Rush was not afraid to throw brushback pitches. Alvin Dark recalled that when he played, some of his teammates would have trouble sleeping the night before they faced Rush in a game. It did not matter whether the hitter was left-handed or right-handed; Rush would knock them down no matter what side of the plate they stood on.

On June 11, 1950, Rush and pitcher Warren Spahn of the Boston Braves each stole a base against each other; no opposing pitchers again stole a base in the same game until May 3, 2004, when Jason Marquis and Greg Maddux repeated the feat.

Late in the 1957 season, while Rush was warming up in the Wrigley Field bullpen during a game, a wild pitch he threw went into the stands and injured a spectator, who sued him and the Cubs, one of the few times in Major League Baseball history when a player has been named as a defendant by a fan injured by an object that left the field.

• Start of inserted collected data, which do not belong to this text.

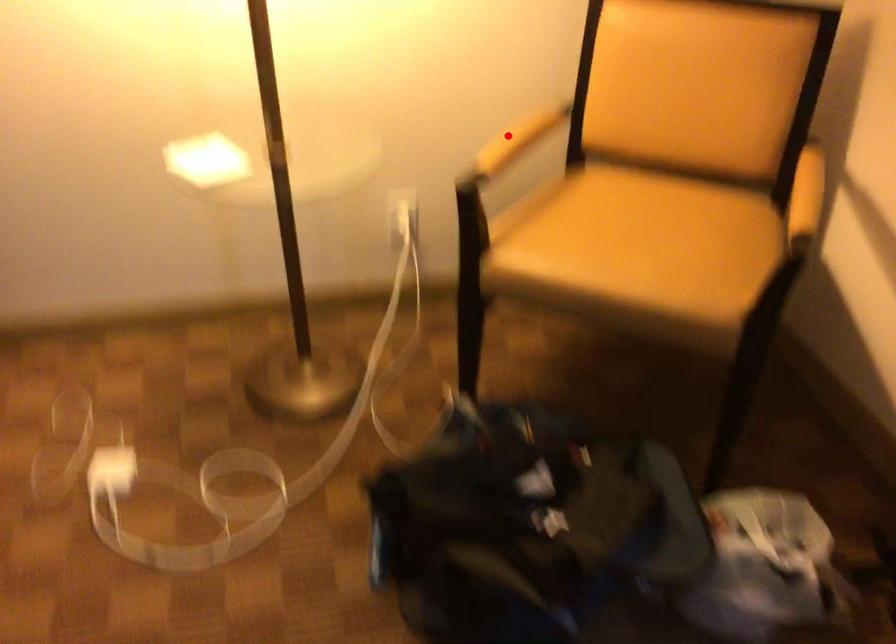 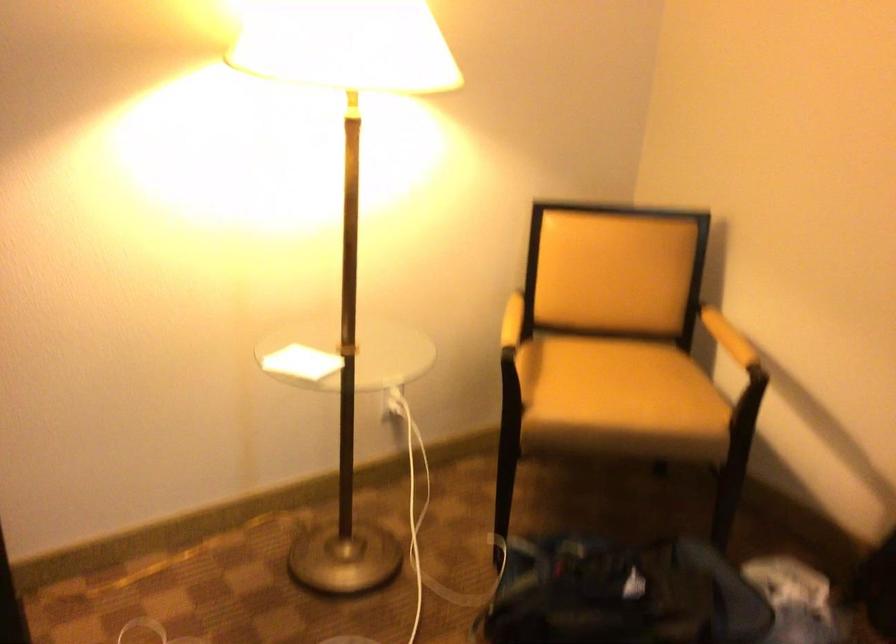 Locate, in the second image, the point that corresponds to the highlighted location in the first image.

(512, 321) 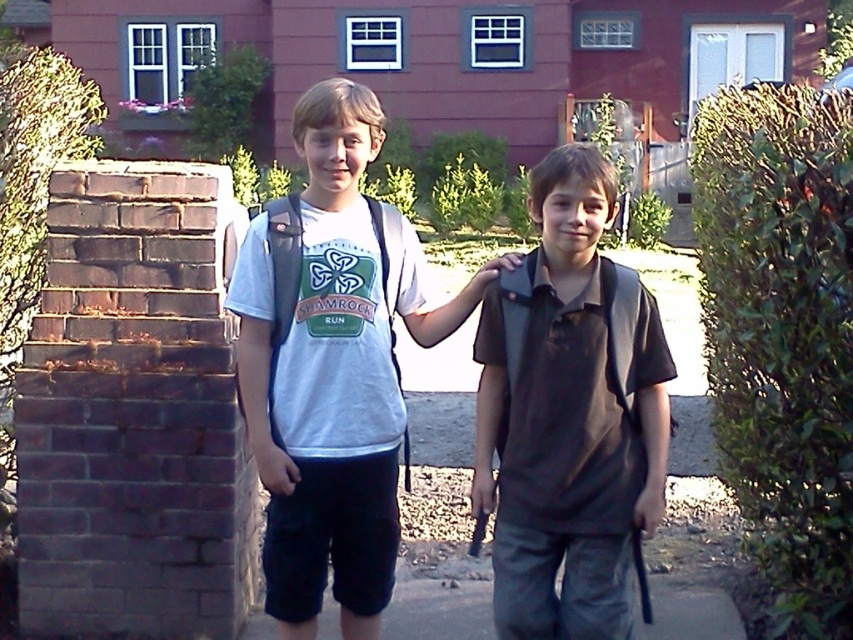 You are a photographer trying to capture a photo of the dark brown shirt at center and the gray concrete pavement at lower center. Which object is positioned higher in the image?

The dark brown shirt at center is located above the gray concrete pavement at lower center, so it is positioned higher in the image. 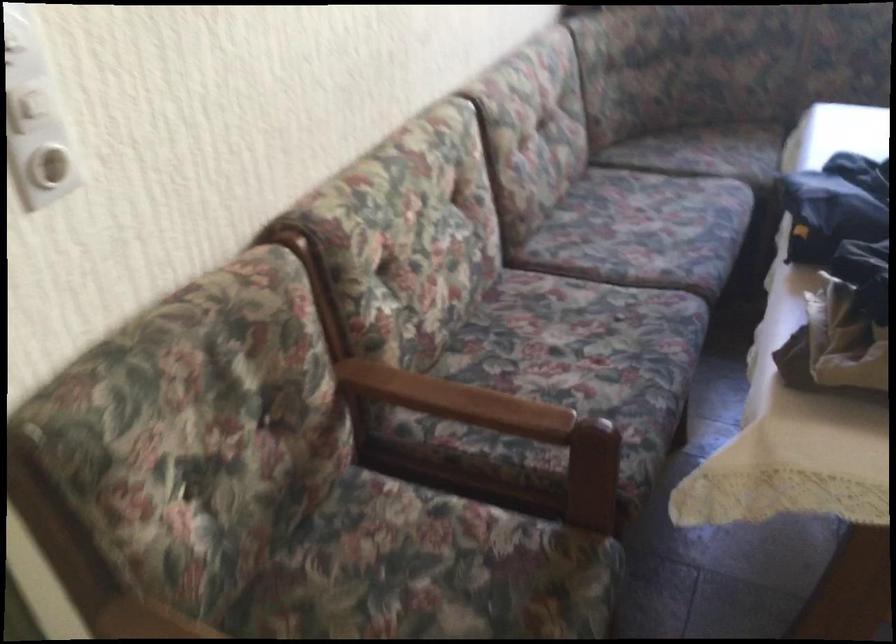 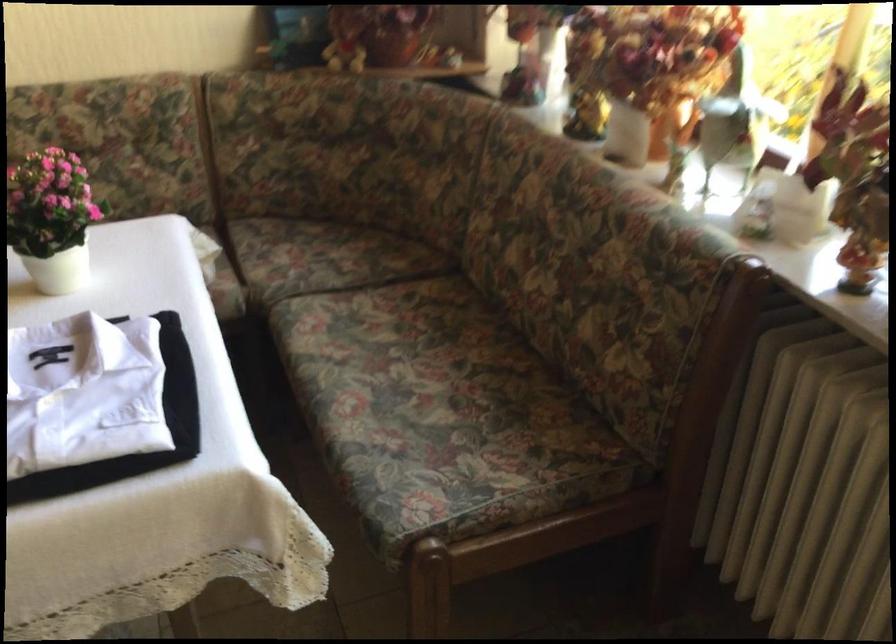 Find the pixel in the second image that matches point (700, 149) in the first image.

(306, 252) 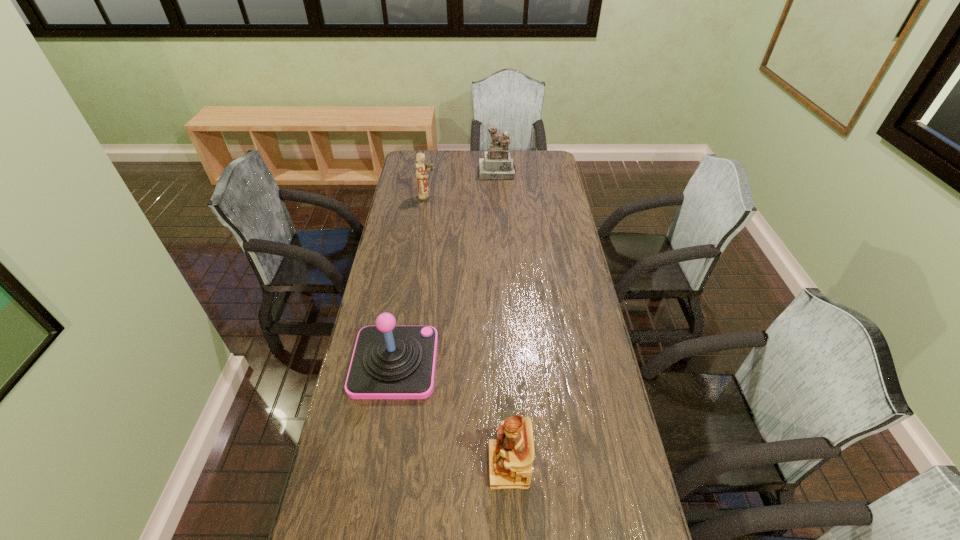 Where is `the farthest object`? The image size is (960, 540). the farthest object is located at coordinates (497, 164).

At what (x,y) coordinates should I click in order to perform the action: click on the leftmost figurine. Please return your answer as a coordinate pair (x, y). This screenshot has width=960, height=540. Looking at the image, I should click on point(424,195).

The width and height of the screenshot is (960, 540). I want to click on the second nearest figurine, so click(424, 195).

In order to click on the nearest figurine in this screenshot , I will do `click(511, 455)`.

At what (x,y) coordinates should I click in order to perform the action: click on the second nearest object. Please return your answer as a coordinate pair (x, y). Looking at the image, I should click on (389, 362).

Locate an element on the screen. Image resolution: width=960 pixels, height=540 pixels. free point located 0.110m on the front-facing side of the farthest figurine is located at coordinates (498, 192).

I want to click on free space located on the front-facing side of the third nearest object, so click(x=498, y=198).

Locate an element on the screen. The image size is (960, 540). free space located on the front-facing side of the nearest figurine is located at coordinates (469, 465).

Where is `free region located on the front-facing side of the nearest figurine`? This screenshot has height=540, width=960. free region located on the front-facing side of the nearest figurine is located at coordinates (443, 465).

This screenshot has height=540, width=960. Find the location of `blank space located on the front-facing side of the nearest figurine`. blank space located on the front-facing side of the nearest figurine is located at coordinates (370, 465). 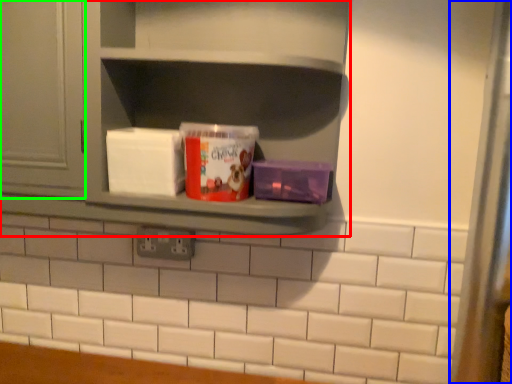 Question: Estimate the real-world distances between objects in this image. Which object is farther from shelf (highlighted by a red box), glass door (highlighted by a blue box) or window (highlighted by a green box)?

Choices:
 (A) glass door
 (B) window

Answer: (A) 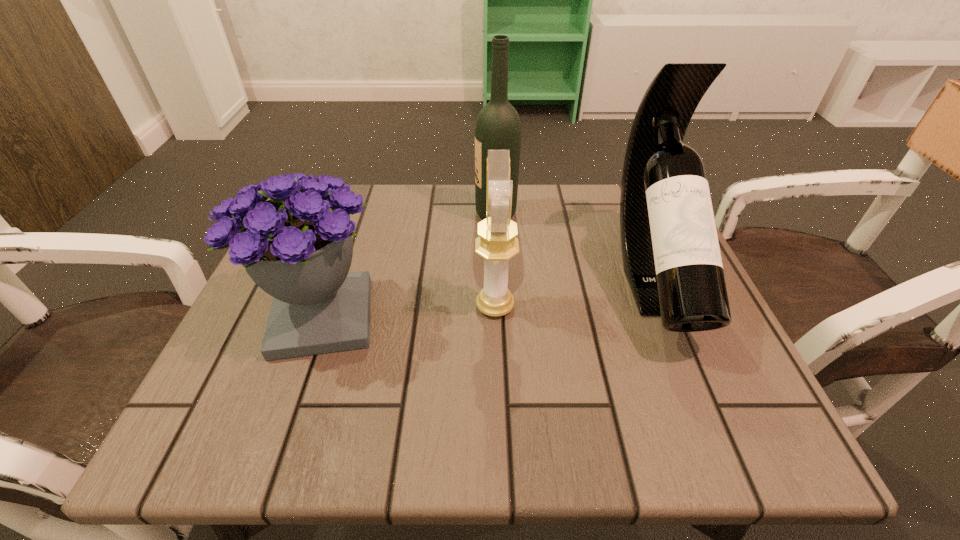 Locate an element on the screen. This screenshot has height=540, width=960. the left wine bottle is located at coordinates (498, 127).

What are the coordinates of `the right wine bottle` in the screenshot? It's located at (671, 257).

Identify the location of award. The width and height of the screenshot is (960, 540). (497, 243).

At what (x,y) coordinates should I click in order to perform the action: click on bouquet. Please return your answer as a coordinate pair (x, y). This screenshot has width=960, height=540. Looking at the image, I should click on (297, 247).

What are the coordinates of `free space located on the labeled side of the left wine bottle` in the screenshot? It's located at (454, 213).

Where is `vacant area located on the labeled side of the left wine bottle`? This screenshot has width=960, height=540. vacant area located on the labeled side of the left wine bottle is located at coordinates (386, 213).

Identify the location of free space located on the labeled side of the left wine bottle. (391, 213).

This screenshot has width=960, height=540. I want to click on vacant region located on the stand of the rightmost object, so click(699, 392).

Locate an element on the screen. The image size is (960, 540). free location located 0.370m on the front-facing side of the award is located at coordinates (277, 306).

Image resolution: width=960 pixels, height=540 pixels. What are the coordinates of `free space located 0.320m on the front-facing side of the award` in the screenshot? It's located at (304, 306). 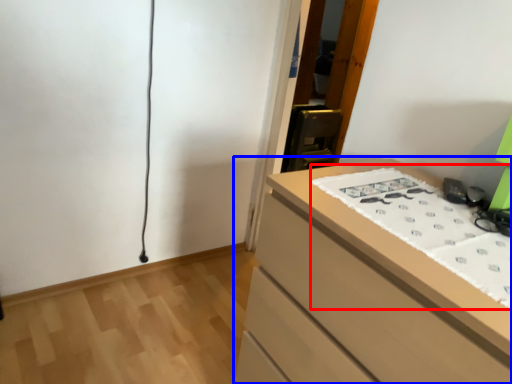 Question: Which of the following is the closest to the observer, sheet (highlighted by a red box) or chest of drawers (highlighted by a blue box)?

Choices:
 (A) sheet
 (B) chest of drawers

Answer: (B) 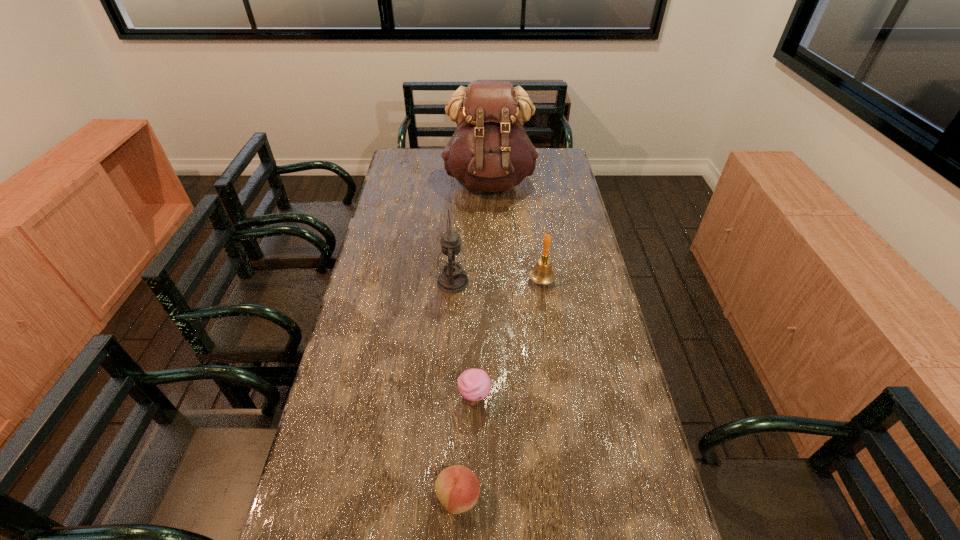 Identify the location of vacant area that lies between the cupcake and the third shortest object. (508, 339).

Image resolution: width=960 pixels, height=540 pixels. I want to click on free point between the peach and the cupcake, so click(x=467, y=448).

What are the coordinates of `free space between the peach and the bell` in the screenshot? It's located at (500, 389).

The width and height of the screenshot is (960, 540). In order to click on unoccupied position between the oil lamp and the farthest object in this screenshot , I will do `click(471, 232)`.

Where is `vacant area that lies between the nearest object and the fourth farthest object`? The image size is (960, 540). vacant area that lies between the nearest object and the fourth farthest object is located at coordinates (467, 448).

This screenshot has height=540, width=960. I want to click on empty space between the satchel and the fourth shortest object, so click(x=471, y=232).

Identify the location of object that is the third closest to the farthest object. (474, 385).

Locate an element on the screen. object identified as the closest to the satchel is located at coordinates (452, 279).

The height and width of the screenshot is (540, 960). Find the location of `vacant area in the image that satisfies the following two spatial constraints: 1. on the back side of the bell; 2. on the right side of the oil lamp`. vacant area in the image that satisfies the following two spatial constraints: 1. on the back side of the bell; 2. on the right side of the oil lamp is located at coordinates (453, 280).

The width and height of the screenshot is (960, 540). In order to click on vacant region that satisfies the following two spatial constraints: 1. on the back side of the nearest object; 2. on the left side of the cupcake in this screenshot , I will do `click(462, 398)`. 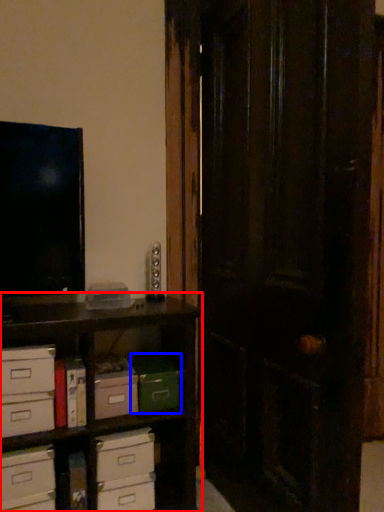 Question: Which object appears farthest to the camera in this image, shelf (highlighted by a red box) or storage box (highlighted by a blue box)?

Choices:
 (A) shelf
 (B) storage box

Answer: (B) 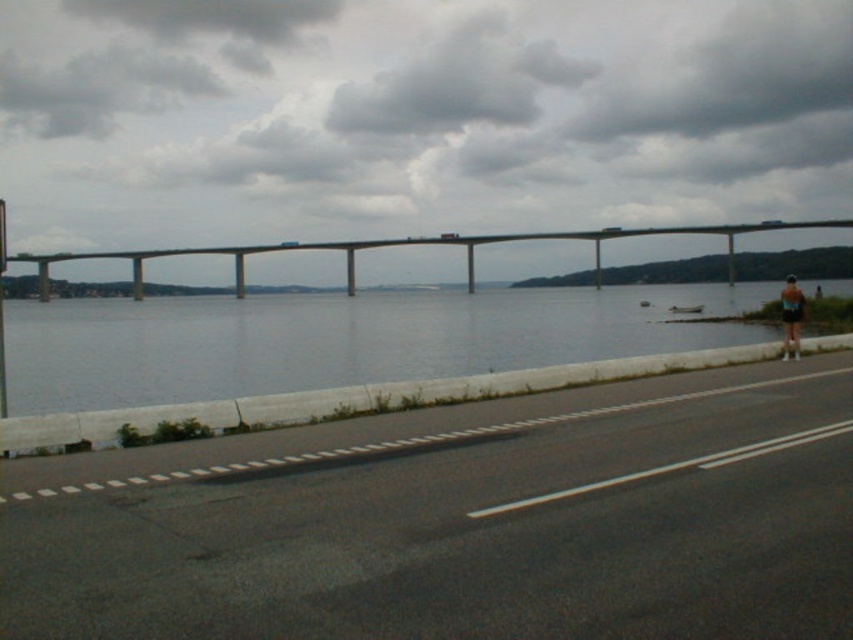 In the scene shown: You are a driver who needs to cross the concrete bridge at center. There is a metallic street sign at left nearby. Which object is bigger in the scene?

The concrete bridge at center is larger in size than the metallic street sign at left, so the concrete bridge at center is bigger.

You are standing at the point labeled point (758, 497) and want to walk to the point labeled point (192, 417). Which direction should you move relative to the camera?

You should move away from the camera because point (192, 417) is farther from the camera than point (758, 497). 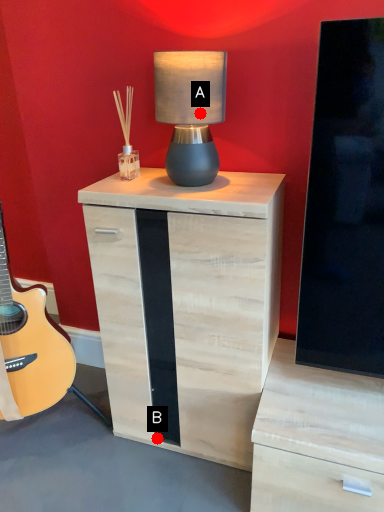 Question: Two points are circled on the image, labeled by A and B beside each circle. Which point is farther to the camera?

Choices:
 (A) A is further
 (B) B is further

Answer: (B) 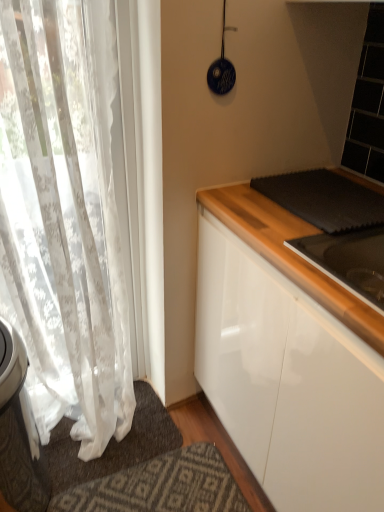 Measure the distance between point (x=57, y=454) and camera.

5.09 feet.

What do you see at coordinates (113, 444) in the screenshot?
I see `white fabric doormat at lower left` at bounding box center [113, 444].

Identify the location of white fabric doormat at lower left. (113, 444).

What do you see at coordinates (64, 215) in the screenshot? I see `white lace curtain at left` at bounding box center [64, 215].

Find the location of a particular element. The height and width of the screenshot is (512, 384). white lace curtain at left is located at coordinates (64, 215).

Where is `white fabric doormat at lower left`? white fabric doormat at lower left is located at coordinates (113, 444).

Which is more to the right, white lace curtain at left or white fabric doormat at lower left?

white fabric doormat at lower left.

Considering the positions of objects white lace curtain at left and white fabric doormat at lower left in the image provided, who is in front, white lace curtain at left or white fabric doormat at lower left?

The court granted Rush summary judgement which was affirmed on appeal a decade later; however it held that the Baseball Rule, which generally immunizes teams against suits by fans injured by foul balls who sit in seats outside the backstop's protection, did not extend to an errantly thrown ball and that a jury could decide if the Cubs had adequately anticipated the risk of one leaving the field and striking a fan.

Bob Rush died in Mesa, Arizona, the Cubs' longtime spring training home, at age 85.